Zero Dark Thirty, Kathryn Bigelow
écrit par Célian Faure
Zero Dark Thirty est le récit de la traque d’Oussama Ben Laden par un groupe de la C.I.A. jusqu’à son exécution en 2011. Un agent particulièrement tenace, Maya, enjoint ce groupe à ne pas abandonner l’enquête et parvient à remonter la piste jusqu’à la demeure fortifiée d’Abbottabad. Il y avait fort à craindre d’un tel sujet tant il était aisé de s’y fourvoyer. Cependant, Kathryn Bigelow réalise une œuvre haletante qui brille par son intelligence et sa subtilité. La première qualité du film est d’éviter tout jugement moralisateur. Zero Dark Thirty n’est pas un film politique et n’a pas de prétention didactique. On a beaucoup glosé sur la représentation de la torture – certains parlent de polémique – mais l’on a eu tort d’affirmer qu’il s’agissait là d’un thème central du film.
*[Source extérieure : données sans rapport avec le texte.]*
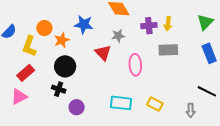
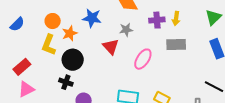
yellow L-shape: (29, 46) -> (49, 45), moved
pink ellipse: (135, 65) -> (143, 59), turned 35
red rectangle: (26, 73) -> (22, 67), moved

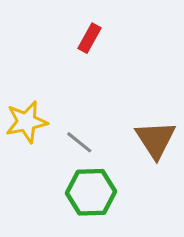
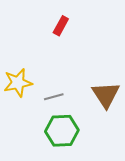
gray line: (79, 142) -> (54, 97), turned -54

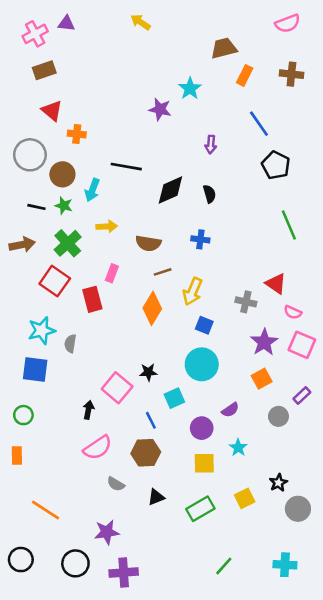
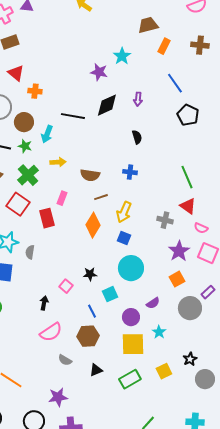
black diamond: (170, 190) -> (107, 105), moved
green line: (289, 225) -> (187, 177), moved
blue square: (204, 325) -> (124, 238), moved
pink square: (117, 388) -> (66, 286), size x0.6
gray circle: (278, 416) -> (190, 308), size x1.5
yellow square: (204, 463) -> (133, 344), size x1.4

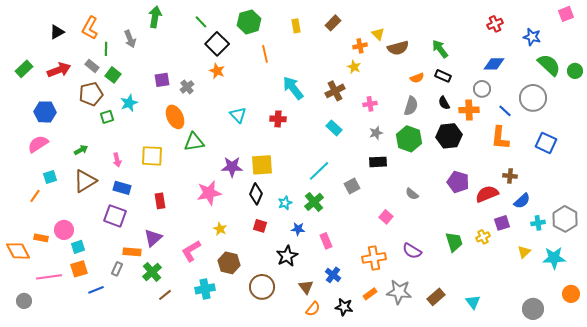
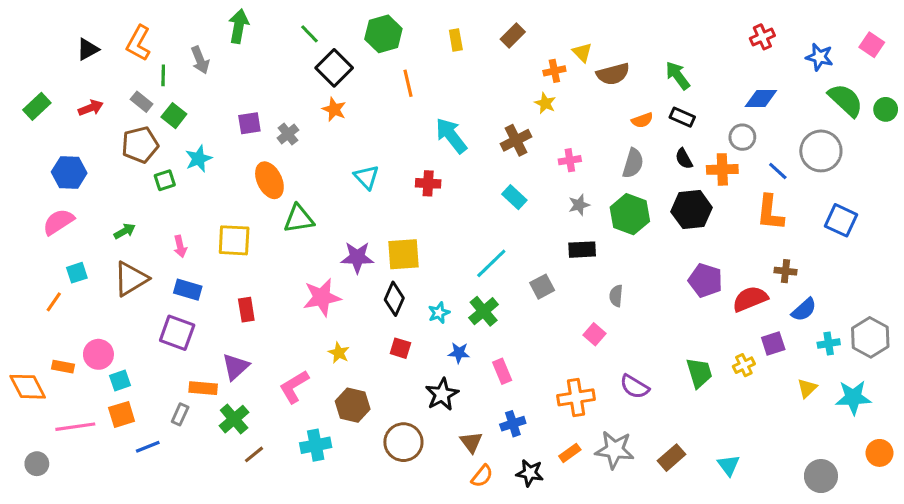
pink square: (566, 14) -> (872, 45), moved, turned -35
red arrow: (59, 70) -> (91, 108), size x0.7
gray semicircle: (412, 194) -> (616, 296), moved, turned 56
blue cross: (333, 275) -> (513, 424), turned 35

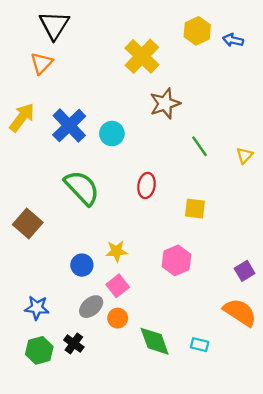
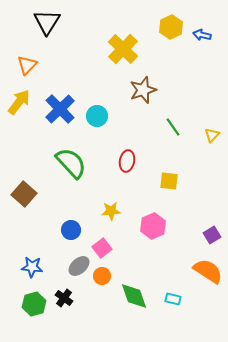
orange triangle: (42, 63) -> (27, 65), moved
yellow star: (117, 251) -> (111, 211), moved

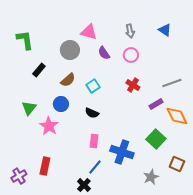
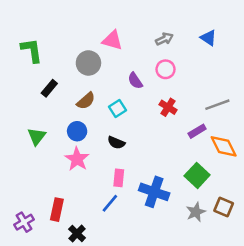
gray arrow: (130, 31) -> (164, 39), turned -104
purple semicircle: (104, 53) -> (135, 81), moved
pink star: (49, 126) -> (77, 159), moved
blue line: (95, 167) -> (110, 203), moved
gray star: (151, 177) -> (196, 212), moved
black cross: (84, 185) -> (77, 234), moved

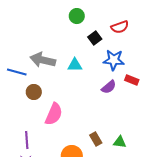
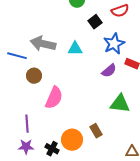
blue star: (114, 60) -> (114, 44), turned -30
brown rectangle: (96, 139) -> (96, 131), moved
green triangle: (120, 142) -> (120, 104), moved, size x1.5

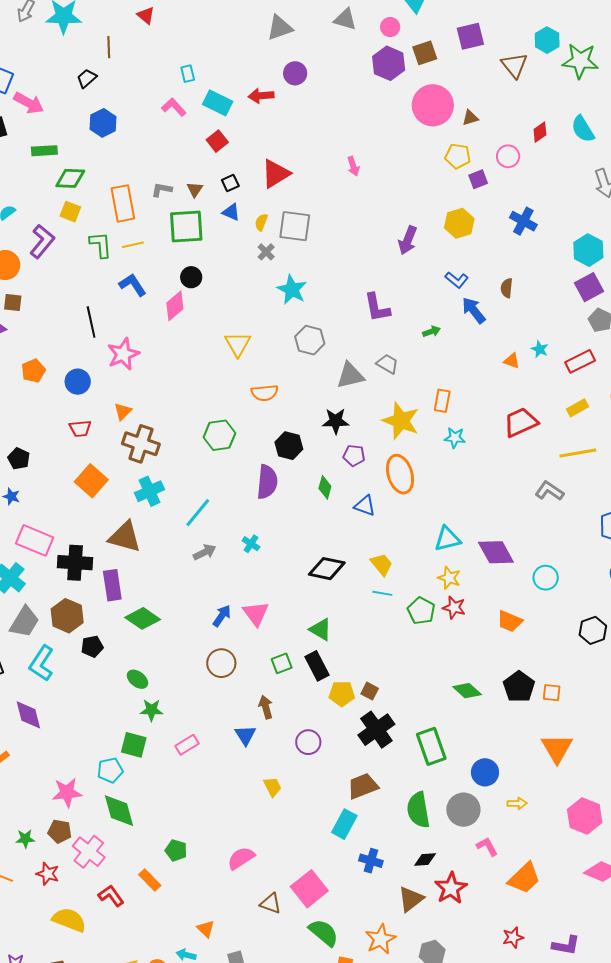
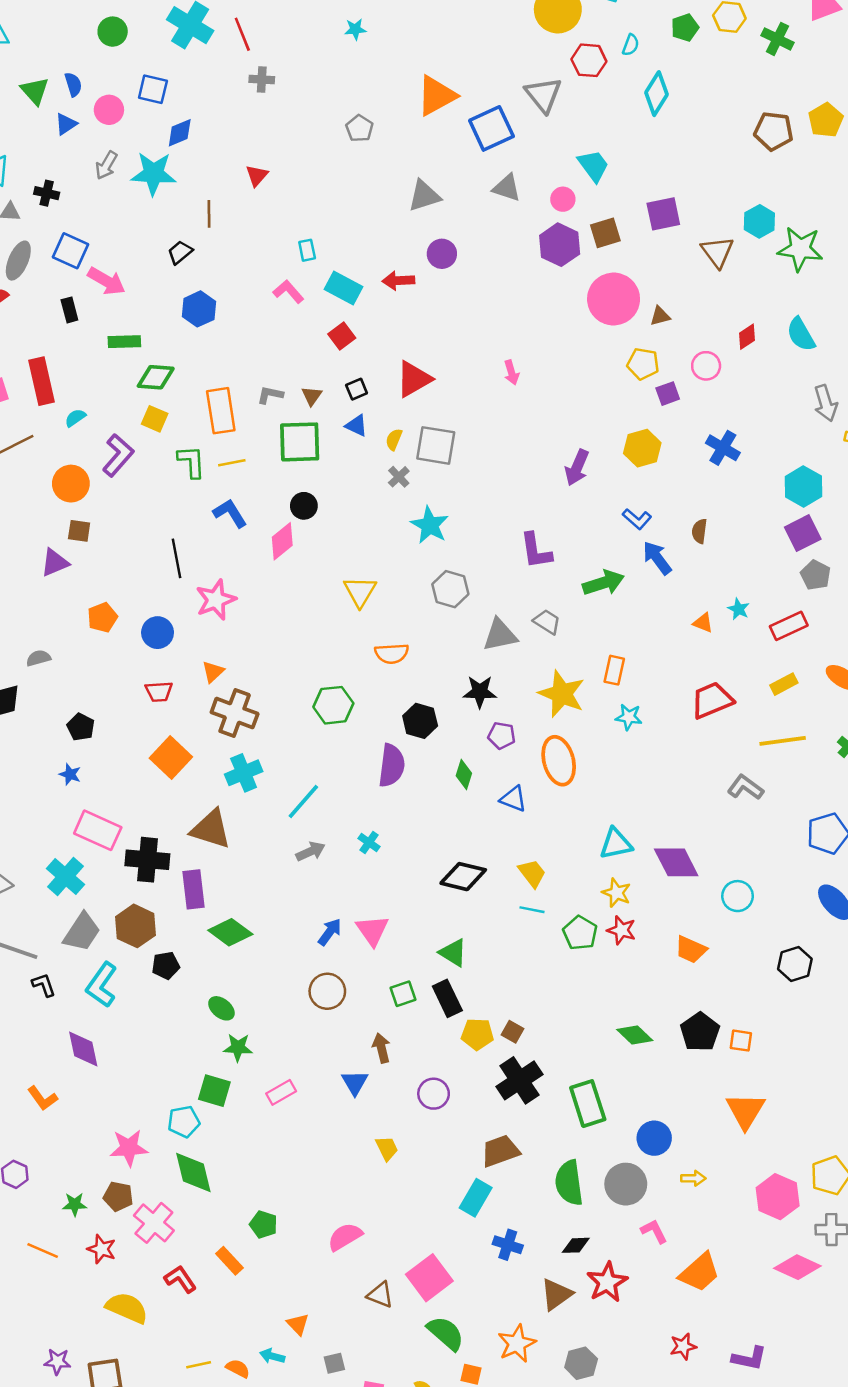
red triangle: (146, 15) -> (257, 175), turned 30
green arrow: (431, 331) -> (603, 583), size x1.8

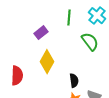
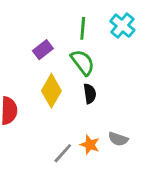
green semicircle: (90, 42) -> (83, 62), moved
black semicircle: (74, 81) -> (90, 94), moved

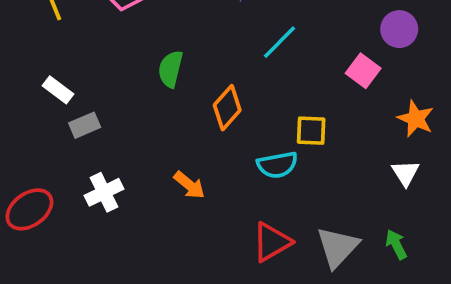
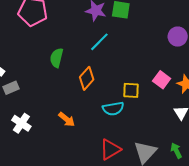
cyan line: (280, 42) -> (99, 42), moved
pink square: (363, 71) -> (162, 80), moved
white cross: (104, 192) -> (21, 123), turned -30

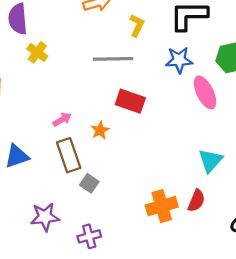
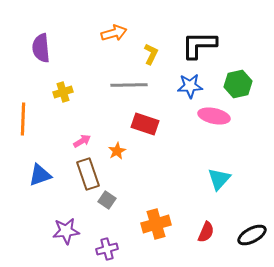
yellow cross: (37, 52) -> (63, 92), moved, turned 36
pink ellipse: (205, 92) -> (214, 116), turned -52
red semicircle: (196, 201) -> (206, 232), moved
orange cross: (162, 206) -> (156, 224), moved

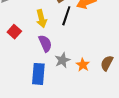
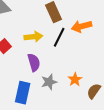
yellow arrow: (41, 19) -> (33, 37), turned -90
orange star: (83, 65) -> (75, 79), moved

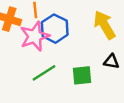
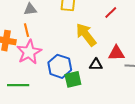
blue hexagon: (55, 29) -> (60, 66), moved
green line: (44, 73) -> (18, 85), moved, turned 40

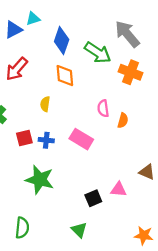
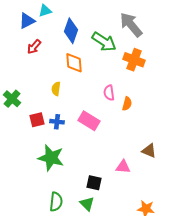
red arrow: (17, 69) -> (34, 47), moved, size x0.7
black square: (93, 198) -> (94, 183), moved, turned 35
green semicircle: (22, 228) -> (56, 202), moved

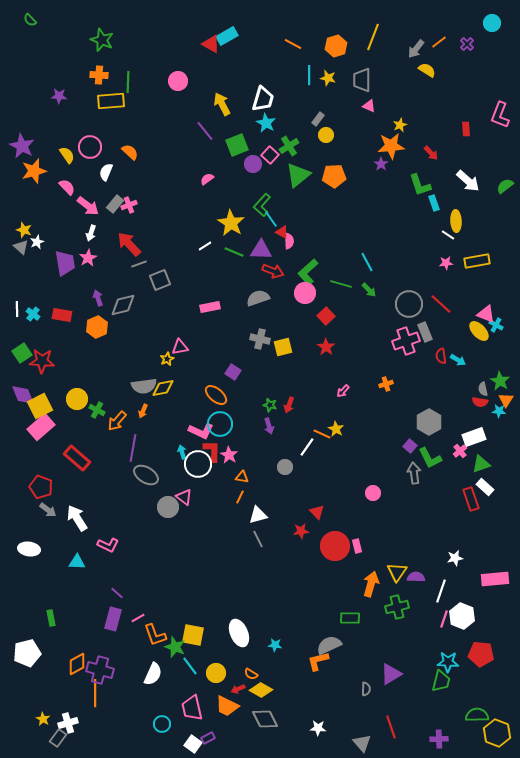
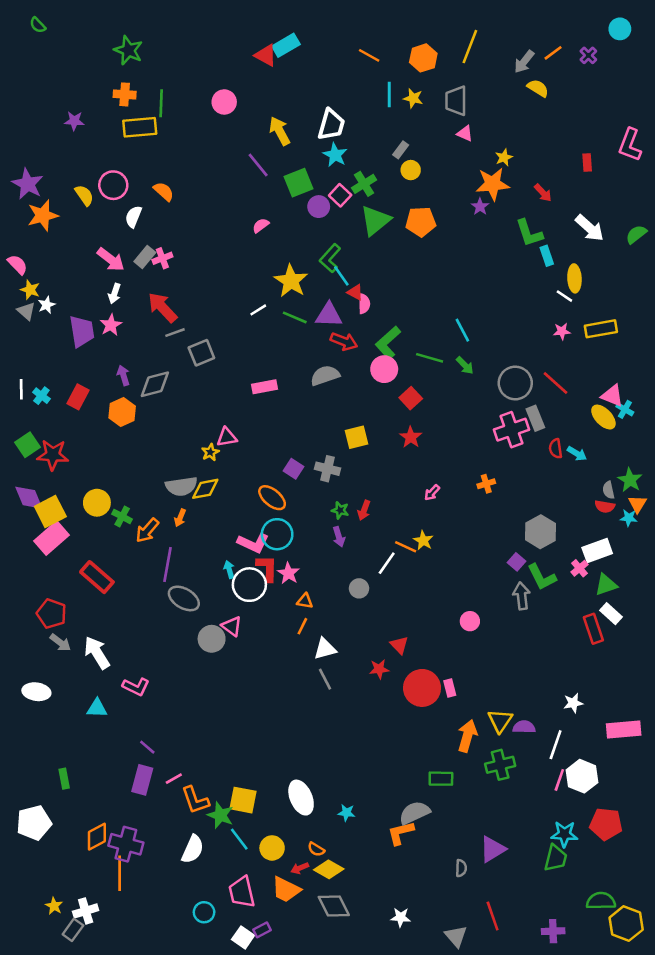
pink semicircle: (67, 187) -> (18, 265), moved
red rectangle: (62, 315) -> (78, 397), turned -72
gray cross: (260, 339) -> (328, 469), moved

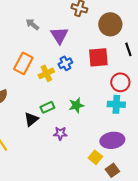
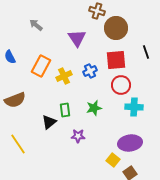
gray arrow: (32, 24) -> (36, 25), moved
brown circle: (110, 24) -> (116, 28), moved
blue cross: (65, 63) -> (90, 71), moved
red circle: (120, 82) -> (121, 85), moved
green rectangle: (47, 107) -> (65, 110), turned -72

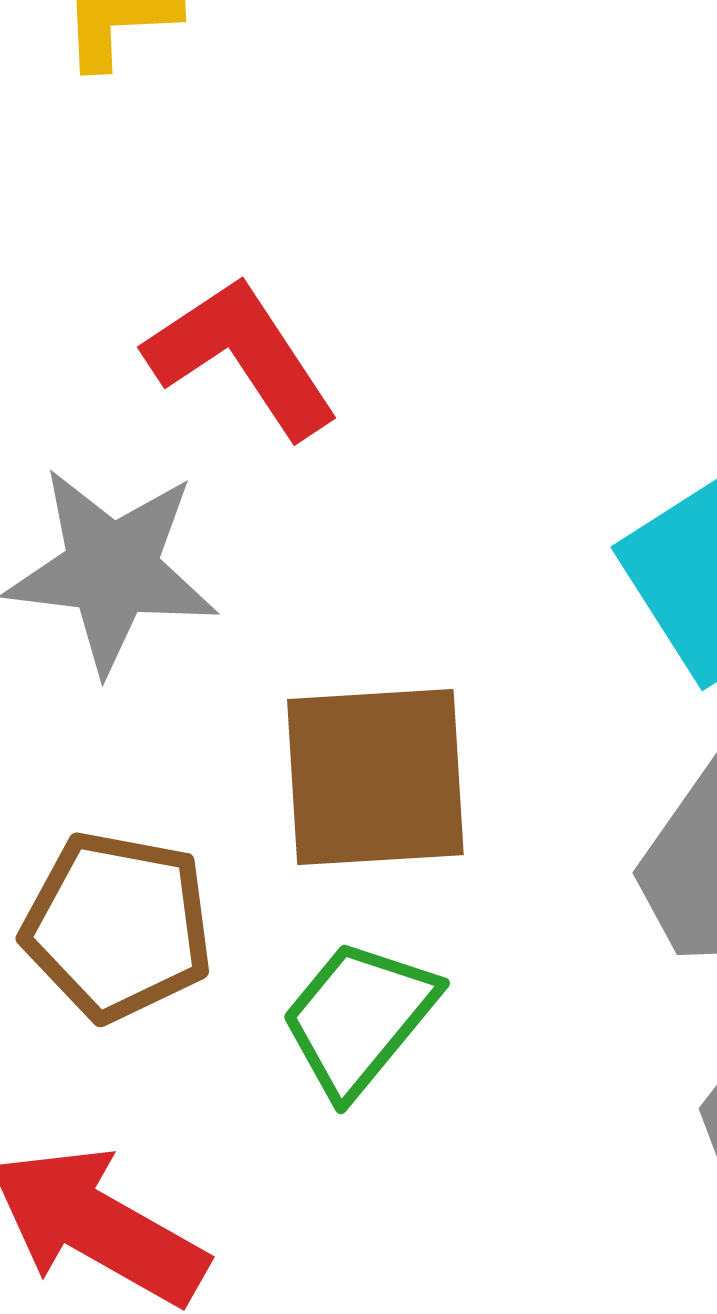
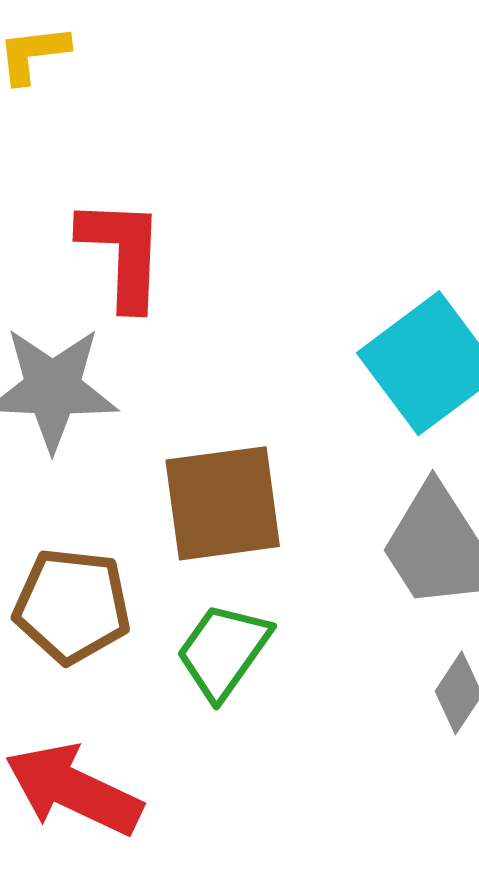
red L-shape: (242, 357) -> (122, 253), turned 40

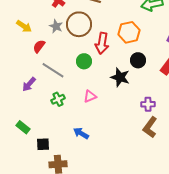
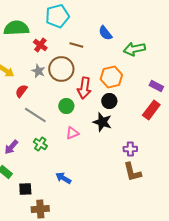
black circle: (138, 60) -> (109, 101), moved
purple arrow: (29, 84) -> (11, 147), moved
pink triangle: (90, 96) -> (72, 133), moved
green cross: (58, 99) -> (40, 144), turned -32
brown L-shape: (150, 127) -> (132, 172), turned -50

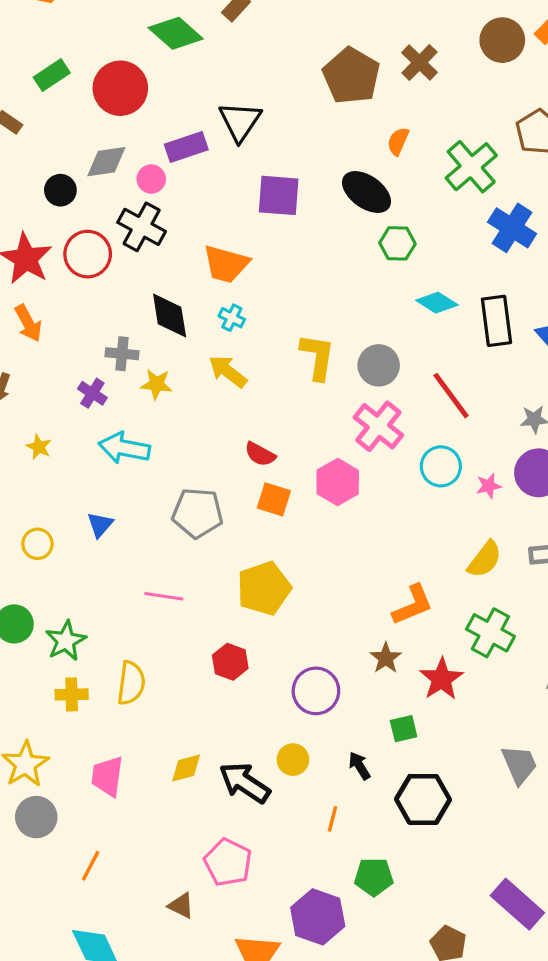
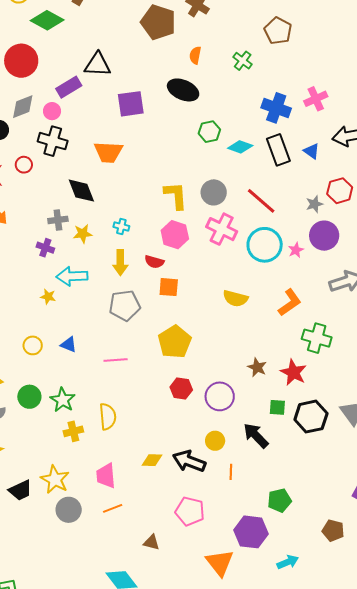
black triangle: (240, 121) -> (98, 65), turned -48
green cross: (471, 167) -> (243, 61), size x0.6
blue cross: (512, 228) -> (276, 108), moved
green hexagon: (397, 243) -> (209, 132), moved
red circle: (88, 254) -> (24, 165), size x0.6
cyan cross: (232, 318) -> (121, 227), moved
yellow arrow: (228, 371) -> (120, 263), moved, turned -115
yellow star: (39, 447) -> (48, 297), moved
cyan circle: (441, 466) -> (265, 245), size x1.4
pink hexagon: (338, 482) -> (175, 235), moved
blue triangle: (100, 525) -> (69, 345), moved, turned -36
yellow semicircle: (485, 559) -> (235, 298), moved, turned 80
orange L-shape: (413, 605) -> (290, 303), moved
red hexagon: (230, 662) -> (181, 389), moved
green square: (404, 729) -> (277, 407), turned 30
black arrow: (359, 766) -> (256, 436), size x1.6
yellow diamond: (186, 768) -> (152, 460), turned 30
black hexagon: (423, 799) -> (311, 417), moved
orange line: (332, 819) -> (231, 472), moved
orange line: (91, 866) -> (113, 508), moved, turned 54
brown triangle: (181, 906) -> (151, 542), moved

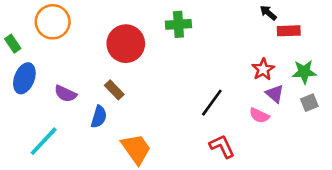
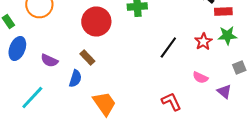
green star: (304, 72) -> (227, 36), moved
purple triangle: (275, 94) -> (224, 92), moved
black line: (212, 103) -> (168, 48), moved

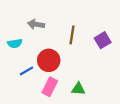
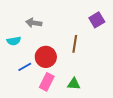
brown line: (72, 35) -> (75, 44), moved
purple square: (103, 40) -> (97, 20), moved

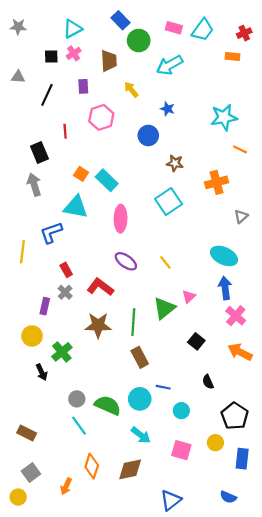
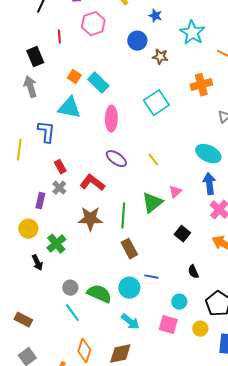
cyan star: (224, 117) -> (192, 33), moved, turned -30
brown star: (175, 163) -> (160, 57), moved
blue L-shape: (51, 233) -> (46, 132), turned 115
cyan circle: (181, 411) -> (179, 302), moved
pink square: (181, 450) -> (168, 325), moved

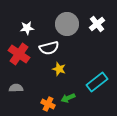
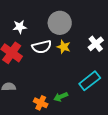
white cross: (97, 24) -> (96, 44), moved
yellow star: (59, 69) -> (64, 47), moved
Car si la torture est présente, c’est simplement parce qu’elle fait partie de l’enquête. Bigelow prend soin de montrer les faits tels qu’ils sont et laisse les spectateurs juger par eux-mêmes. L’acte de torture n’est donc pas mis en scène pour apitoyer ou dégoûter. Les tortionnaires ne sont ni dénoncés ni excusés. Le spécialiste des « interrogatoires », Dan, joué par Jason Clarke, est plutôt sympathique, en tout cas banal. Il n’est ni un fonctionnaire zélé, obtus, type Eichmann, ni un sadique type Klaus Barbie. Il fait le sale boulot jusqu’à éprouver le besoin de se retirer. Belle audace qui assure que la torture n’est pas le fait d’êtres immoraux, lâches ou obéissants, mais qu’elle nécessite une accoutumance pour évacuer le dégoût qu’elle suscite d’abord et qui toujours est susceptible de réapparaître. L’objectif moral que la torture paraît viser tend à la rendre acceptable, voire nécessaire aux yeux de ses exécutants qui s’habituent à elle assez rapidement. Interdiction, donc, de juger l’humanité de ceux...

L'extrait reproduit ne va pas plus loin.